Suzi's Blog
A Tale of Two Restaurants: Austin, Texas
How do you know if a restaurant is great even if you can’t eat there? Last weekend in Austin we went to Barley Swine, where Chef Bryce Gilmore has created an astonishing food palace. We met him a few weeks ago in New York City when Food and Wine had him shooting a video at Cooking by the Book for their award to him as one of the nation’s top new chefs.
So, last Saturday, we were off to Barley Swine. Which does not take reservations. As we pulled into the parking lot, we knew there was a wonderful problem. There was a line. And at the end of the line the staff told us it was a two hour wait. We had to pass. So we could not taste:
• Grilled carrot salad, goat feta, and almond brown butter
• Pickled gulf shrimp with grilled asparagus and farm egg dressing
• Grilled rabbit terrine, bacon-liver mousse and sweet onions
• Spice rubbed quail, beets and yogurt
Suzen is returning to Austin next month. She is returning to Barley Swine.

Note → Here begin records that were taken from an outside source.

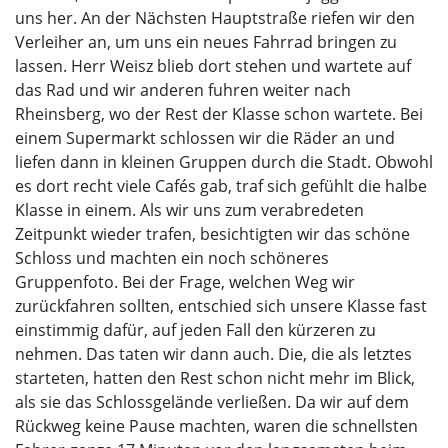
uns her. An der Nächsten Hauptstraße riefen wir den
Verleiher an, um uns ein neues Fahrrad bringen zu
lassen. Herr Weisz blieb dort stehen und wartete auf
das Rad und wir anderen fuhren weiter nach
Rheinsberg, wo der Rest der Klasse schon wartete. Bei
einem Supermarkt schlossen wir die Räder an und
liefen dann in kleinen Gruppen durch die Stadt. Obwohl
es dort recht viele Cafés gab, traf sich gefühlt die halbe
Klasse in einem. Als wir uns zum verabredeten
Zeitpunkt wieder trafen, besichtigten wir das schöne
Schloss und machten ein noch schöneres
Gruppenfoto. Bei der Frage, welchen Weg wir
zurückfahren sollten, entschied sich unsere Klasse fast
einstimmig dafür, auf jeden Fall den kürzeren zu
nehmen. Das taten wir dann auch. Die, die als letztes
starteten, hatten den Rest schon nicht mehr im Blick,
als sie das Schlossgelände verließen. Da wir auf dem
Rückweg keine Pause machten, waren die schnellsten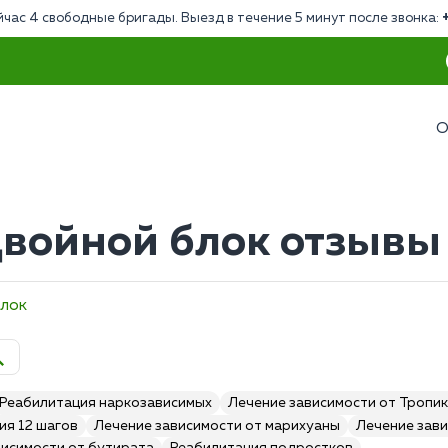
йчас 4 свободные бригады. Выезд в течение 5 минут после звонка:
О
войной блок отзывы 
блок
Реабилитация наркозависимых
Лечение зависимости от Тропи
ия 12 шагов
Лечение зависимости от марихуаны
Лечение зави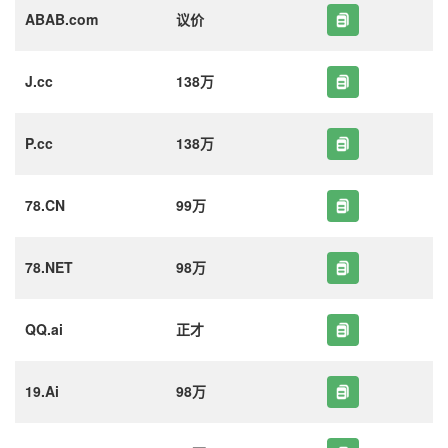
ABAB.com
议价
J.cc
138万
P.cc
138万
78.CN
99万
78.NET
98万
QQ.ai
正才
19.Ai
98万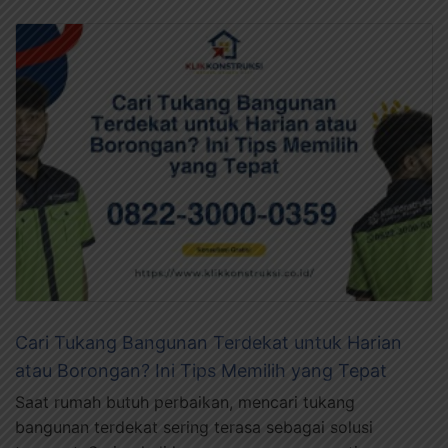
Cari Tukang Bangunan Terdekat untuk Harian
atau Borongan? Ini Tips Memilih yang Tepat
Saat rumah butuh perbaikan, mencari tukang
bangunan terdekat sering terasa sebagai solusi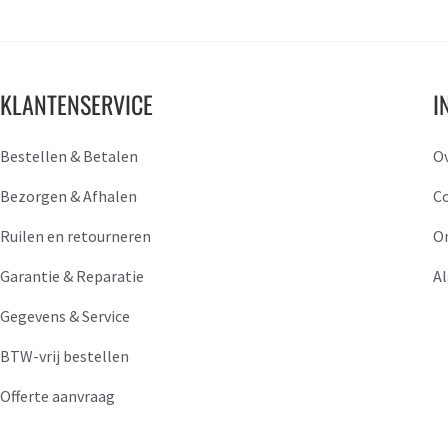
KLANTENSERVICE
I
Bestellen & Betalen
O
Bezorgen & Afhalen
C
Ruilen en retourneren
O
Garantie & Reparatie
A
Gegevens & Service
BTW-vrij bestellen
Offerte aanvraag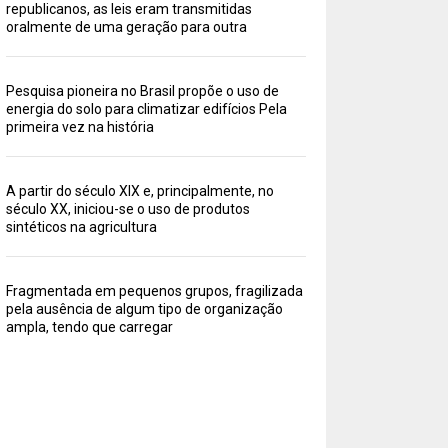
republicanos, as leis eram transmitidas
oralmente de uma geração para outra
Pesquisa pioneira no Brasil propõe o uso de
energia do solo para climatizar edifícios Pela
primeira vez na história
A partir do século XIX e, principalmente, no
século XX, iniciou-se o uso de produtos
sintéticos na agricultura
Fragmentada em pequenos grupos, fragilizada
pela ausência de algum tipo de organização
ampla, tendo que carregar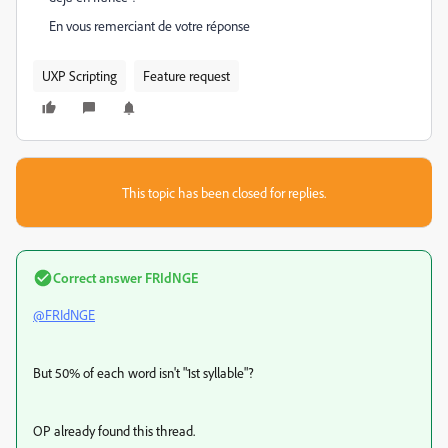
En vous remerciant de votre réponse
UXP Scripting
Feature request
This topic has been closed for replies.
Correct answer
FRIdNGE
@FRIdNGE
But 50% of each word isn't "1st syllable"?
OP already found this thread.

Why do I call Barley Swine great? Because when they could not serve us, and we asked what to do, with graciousness they told of several places to go. They knew the specialties, the prices, the best lights of each space they told us about.
We took their top suggestion and went up the street 100 feet to Olivia, which specializes in dishes based on local farmers, ranchers, foragers and artisans. There we were able to sample:
• Wagyu tri tip and frites with house ketchup
• Spiced quail with chickpeas, lamb chorizo, chard, chermoula, and fried parsley
• Beef stroganoff served to tagliatelli with arugula, egg yolk, horseradish sour cream and a caraway tuile
We did not suffer that night. I can recommend both restaurants if you are in Austin and find yourself across the lake on South Lamar.
Oh, I think Olivia is bordering on great, too. That beef stroganoff was wonderfully bright. The tuile was a gem: soft, filled with flavor, and simply an unexpected adornment.
Save room for dessert. The crème brulee is made with local duck eggs. It is the biggest portion of crème brulee I have ever seen. And the richest. The creamy orange contribution of the duck eggs was impressive. I’m now in the hunt for duck eggs!
Mercato: Perfection in Red Hook, New York
Beyond Brooklyn, there is another Red Hook. Red Hook Village is nestled in Dutches country among berries and apple trees. East of the Hudson, you can see the Catskills a dozen miles away, without being buried by the snow.
There is only one stoplight in Red Hook. And just a a few blocks away is Mercato, a charming restaurant in a century-old home. Simply said, Mercato is an exceptional restaurant. Exceptional. When Brian and I ate there last week for the first time, we were so peeved at ourselves. For several years, people had told us to go. And we hadn’t. There was always a reason not to make the 30 mile journey from our house west of the Hudson, over the bridge, and up to Red Hook. We seriously regret our foolishness. If you are visiting or living in Manhattan, you have many food choices. Your first step should be to rent a car and travel the hundred miles up to Red Hook. Mercato can match, dish for dish, any restaurant in Manhattan. It’s that good.
Take a look at www.mercatoredhook.com. The Italian menu is intriguing, and actually understands the excellence you will be sampling. We asked our server what to begin with and she said the kale salad. The menu does NOT mention the citrus vinaigrette that just slightly begins to soften the perfected sliced kale. Brian does not eat vegetables unless they are made of chocolate. He loved his kale.
To complement our pastas, we had subtle beans: braised maine heirloom cannellini beans with olive oil. All the pastas are fabulous bundles of exceptional flavor. The ingredients are fresh by the hour, local, and perfect. The online menu will give you some idea of the chef’s creativity, but you’ll have to go there yourself to see just what is on tap for that evening. The “specials blackboard” is actually colored red and was too tightly packed with specials for us to even try to read. Our server — all the staff is lovely and brightly intelligent — gave us that night’s rundown and we went with two pasta specials.
For dessert, we shared a pine nut tart that was better than anything we’ve ever had, anywhere.
Restaurants often have “soft spots.” It’s very difficult to have everything perfect from appetizer through dessert. It’s even more impossible to have each dish reflect the same “signature” of cooking style. The same level of adding spices, of salt, of the degree of “doneness” of the meat or pasta. Each dish at Mercato gives you flavor but always just a pinch understated, urging you on to the next bite. Nothing here is going to blast your pallete with over the top intense flavor: this food thrives on its sophistication, not fire. The portions are fine, but you will still be oh so sad when your plate is clean and there is not just one more bite of ragu to sample.
It is rare for Brian and me to say we had a perfect meal. We did at Mercato, and we are going back for more. If you can get to Red Hook, then give yourself a serious culinary treat, one that you will never forget.